A chest-abdominal contrast-enhanced CT scan and upper endoscopy are the most important exams to be performed during the pre-operative workup. Endoscopy should be attempted with the aim of decompressing the stomach, having a direct view of mucosal condition (gastric ischemia), and trying a conservative management. Bleeding and gastric perforation, with septic sequelae, represent the clinical evolution if treatment is delayed.

There are no clear recommendations on the operative management of incarcerated hiatal hernia. Management algorithms for acutely presenting paraesophageal hernia were proposed on the results of a small series of patients [39]. The increased perioperative mortality and morbidity associated with the emergency repair for gastric volvulus and strangulation are reported in many series [22, 45]. Immediate open surgery is suggested in case of unstable patients. In other cases, an initial laparoscopic approach is advisable for trained surgical teams. Emergent laparoscopic HH reduction and repair may be carried out in cases without gastric perforation, with low morbidity rate and with the benefits of a minimally invasive approach [30, 35, 39]. The selected literature reported an average hospital stay of 4–9 days [25–27, 29, 35, 39, 41], overall morbidity rate of 0–52% [25, 30, 35] and a recurrence rate of 0–17% [25, 29, 35, 38, 41].

With a few exceptions [29], a hiatoplasty is always performed with different suture strategies (direct, pledgets and meshes). There is no evidence regarding the advisable use and type of mesh: both synthetic [26, 31, 35, 40, 41] and biologic mesh [25, 35, 37–39] have been adopted. About fundoplication, the main factors that influence the decision are gastric fundus tissue condition and the history of GERD. Nissen fundoplication is reported up to 75–100% of cases and is the most common technique [25, 31]. Additional techniques, such as gastrostomy, gastropexy, Collis procedure or gastric resections, are required in selected cases, and this underlines to what extent this surgery is tailored case by case.

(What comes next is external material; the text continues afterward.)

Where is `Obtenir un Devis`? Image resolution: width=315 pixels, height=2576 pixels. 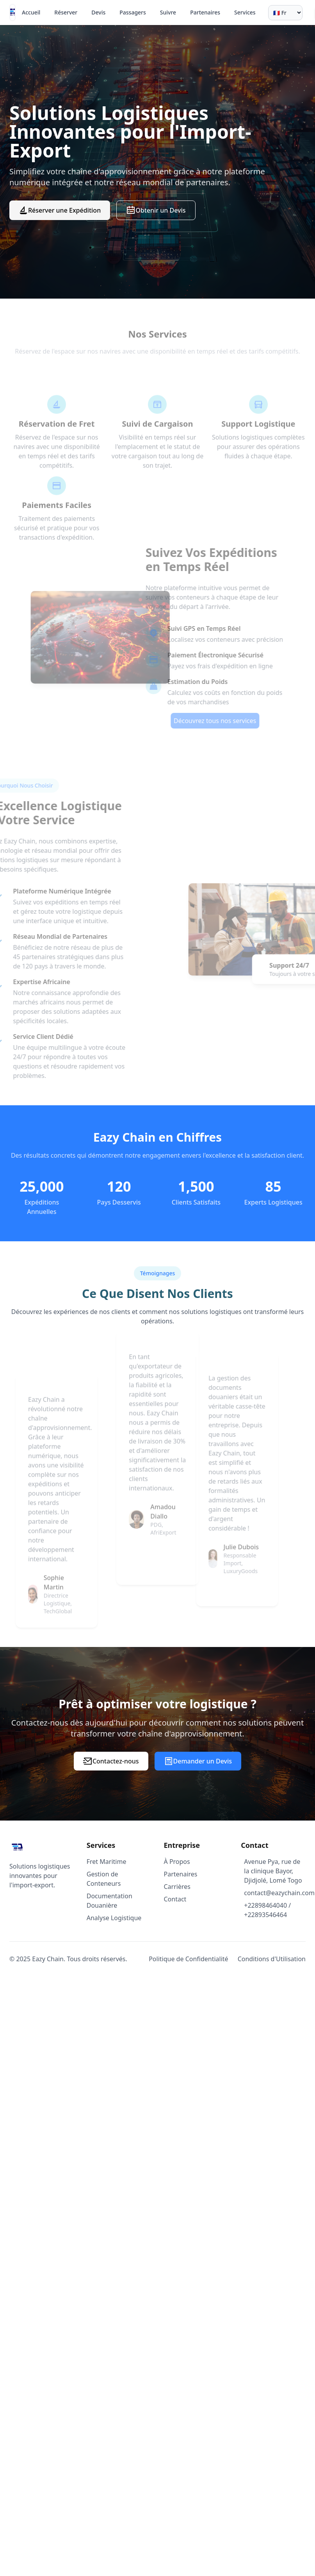
Obtenir un Devis is located at coordinates (155, 210).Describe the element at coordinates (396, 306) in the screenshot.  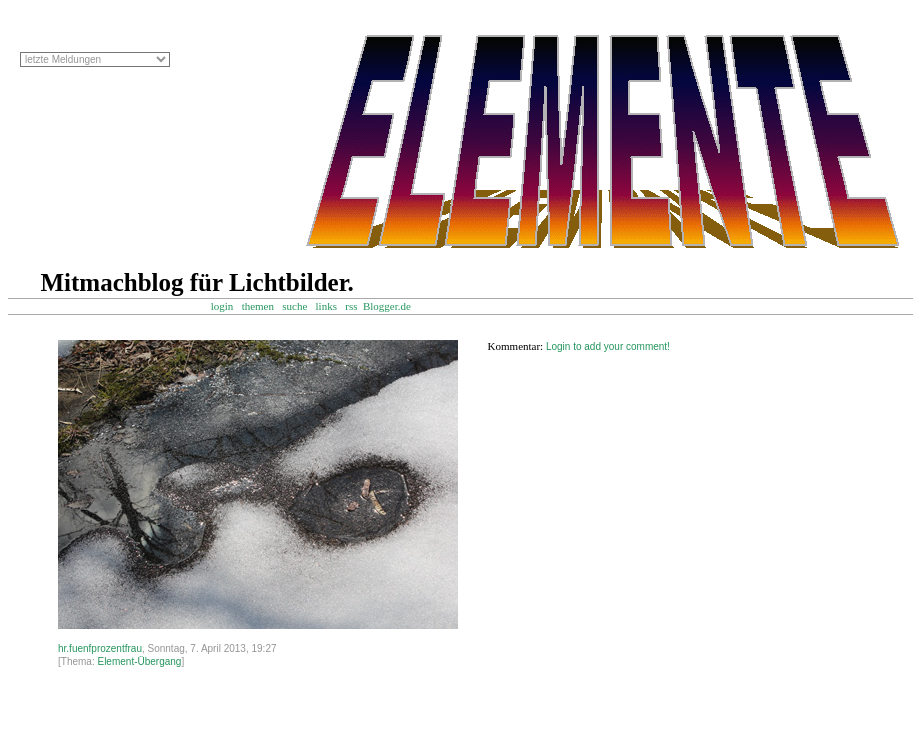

Nevertheless, no previous article, among the selected ones, ever reported a predominant robotic approach for the emergent paraesophageal hernia repair. In our case series, age was not an exclusion criterion to minimally invasive approach. We believe that, in the acute setting, the concerns about the postoperative risk of recurrence are negligible compared to the risk of gastric perforation (after gastric vascular sufferance) and the absence of functional study (oesophageal manometry, swallow x-ray exam, etc.). The surgical goals, indeed, appear to be different case by case, and techniques should be carefully tailored.

This study has some limitations: the limited number of cases in our experience prevents from drawing any general conclusion; moreover, no open procedures were accounted both in emergency and in elective setting, so any comparison was not possible. Still, the selected literature shows the absence of comprehensive data about the outcome after emergent robotic-assisted repair of GHH.

Conclusions

The robotic-assisted approach in acute paraesophageal hernia repair may give advantages compared to conventional laparoscopy, for what concerns the surgeon’s comfort and precision, and this is probably unique in emergency surgery. However, its use mainly depends on device availability and the surgical team’s experience.

We can conclude, on the basis of current literature, that it is challenging to stigmatise recommendations for the management of GHH in an emergency setting. In many cases, a minimally invasive approach is possible and safe, with good peri- and postoperative outcomes. Robotic surgery may represent an appealing option to ease some surgical steps as dissection, abdominal reduction and suturing.